Photo by Abdulai Sayni on Unsplash
A student can graph a parabola, but can’t explain what inflammation, deductible, or hypertension actually mean. Teens are navigating a world filled with medical misinformation, health apps, insurance systems, and online system content, yet they receive almost no formal education on health issues. Schools should treat medical literacy as a core academic subject, on par with math, English, and science, because it equips students with essential life skills, protects them from false information, and strengthens public health.
Already, teens are making medical decisions; however, without a complete understanding, they risk making the wrong ones. Teens manage injuries, mental health, medications, sleep, birth control, nutrition, all often without guidance. Many lack basic knowledge about symptoms, first aid, the healthcare system, or when or how to seek care.
Early mistakes, such as delayed treatment, medication misuse, or trusting TikTok advice from likable but misleading influencers, can have serious consequences. If these students are expected to function independently in medical situations, they need formal education to do so safely. Teens already act as their own first responders, but without any training.
Social media applications such as TikTok and Instagram are filled with health “experts,” supplements, aesthetic wellness trends, and false claims. During the COVID-19 pandemic, especially and even now, teens have seen firsthand how misinformation spreads faster than facts. Algorithms reward sensational, unverified, persuasive health content, which could lead ignorant students into danger. They commonly face sports injuries and acne treatments, and teens often self-diagnose or rely on peers and social media. For instance, a student will ice a sprain incorrectly, misuse painkillers, or delay treatment because they don’t know when something is severe. Medical literacy equips students the ability to analyze sources, question claims, and avoid harmful misinformation.
Additionally, medical literacy is a life skill, not optional knowledge. Compare math to healthcare: not everyone uses calculus, but everyone uses and, more importantly, needs healthcare.

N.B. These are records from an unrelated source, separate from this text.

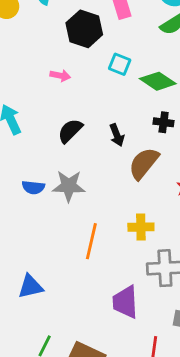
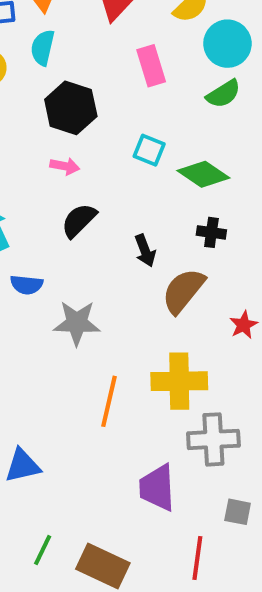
black hexagon: (84, 29) -> (71, 108), moved
black semicircle: (70, 131) -> (79, 220), moved
blue semicircle: (33, 187) -> (27, 285), moved
yellow cross: (141, 227) -> (179, 381), size x1.5

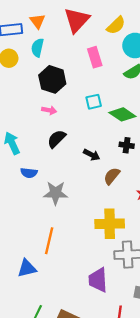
cyan square: (149, 150) -> (94, 102), turned -35
black arrow: (145, 251) -> (92, 155), turned -42
brown semicircle: (183, 291) -> (112, 176), size x0.7
orange line: (109, 401) -> (49, 241), moved

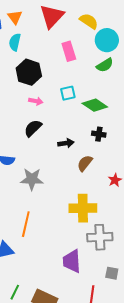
yellow semicircle: (116, 25) -> (89, 21), turned -102
pink arrow: (49, 110) -> (36, 101), moved
black arrow: (92, 155) -> (66, 143), turned -35

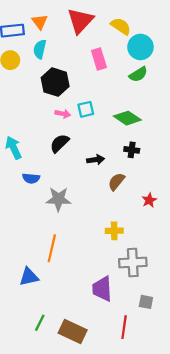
cyan square: (68, 93) -> (86, 109), moved
yellow cross: (83, 208) -> (114, 231), size x0.6

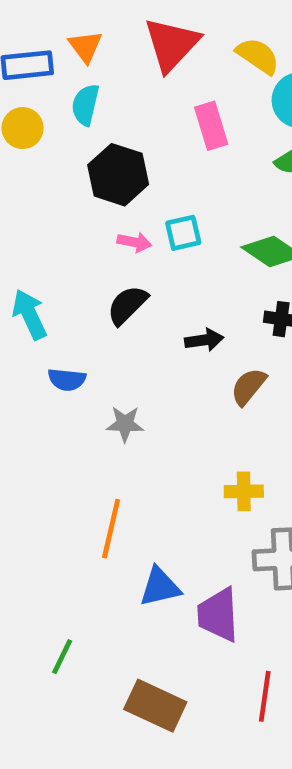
gray star: (58, 199) -> (125, 424), size x0.7
blue triangle: (29, 277) -> (160, 587), moved
green line: (40, 323) -> (62, 657), moved

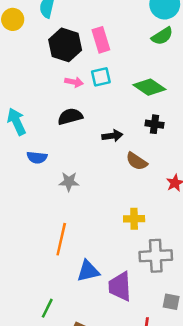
pink rectangle: (211, 126) -> (101, 40), moved
black semicircle: (127, 305) -> (70, 117), turned 30
brown semicircle: (248, 387) -> (137, 161), turned -95
green line: (62, 657) -> (47, 308), moved

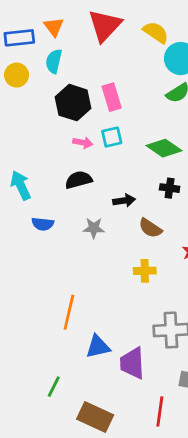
gray star: (69, 182) -> (94, 228), moved
yellow cross: (134, 219) -> (145, 271), moved

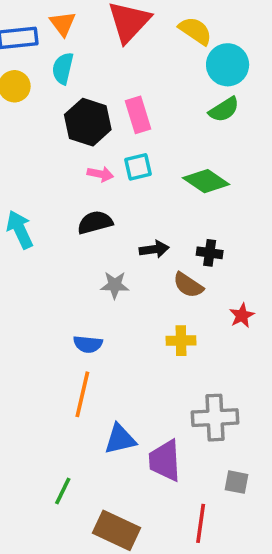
black cross: (170, 188) -> (210, 253), moved
blue semicircle: (43, 224) -> (88, 344), moved

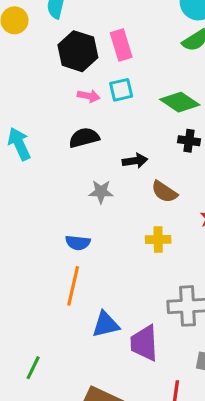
black cross: (210, 253) -> (189, 141), moved
green line: (63, 491) -> (33, 368), moved

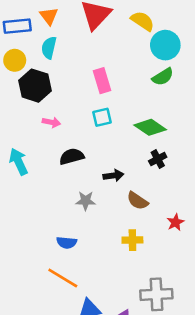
black hexagon: (78, 51) -> (35, 86), moved
pink arrow: (89, 96) -> (51, 122), moved
black cross: (189, 141) -> (158, 159), turned -36
orange line: (73, 286) -> (63, 278), turned -72

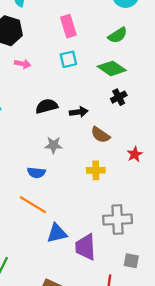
green semicircle: (163, 77) -> (118, 35), moved
black semicircle: (72, 156) -> (47, 106), moved
gray star: (86, 201) -> (53, 145), moved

Students eventually need to understand how to read a prescription, what insurance terms mean, how to interpret basic lab results, how vaccines work, and what preventative care actually is. Why wait until college or graduate school to learn these, or do some people never even know them? It’s unreasonable that we prioritize geometry over understanding the bodies of the students we live with.
While some may argue that science courses, such as biology, teach students all they need to know, those classes lack the relevant medical terminology and information that teens encounter every day, without knowing their true meaning. Medical literacy isn’t too advanced for its crucial knowledge. Biology is theoretical, and medical literacy is practical. Biology teaches students about cells, DNA, and evolution, not how to interpret symptoms or navigate the healthcare system. This is about health navigation, not medical school preparation. Teaching medical literacy is like teaching financial literacy. It’s survival knowledge, not specialization.
Other people may say that parents should teach this. However, relying solely on parents creates inequality since not everyone has the same depth of knowledge on medical literacy. Imagine your parents are unemployed versus surgeons. In contrast, school ensures equal access.
Teens are entering adulthood unprepared for medical realities, and medical literacy protects both individuals and communities. If schools truly aim to prepare students for the real world, medical literacy can no longer be an option; it must be required.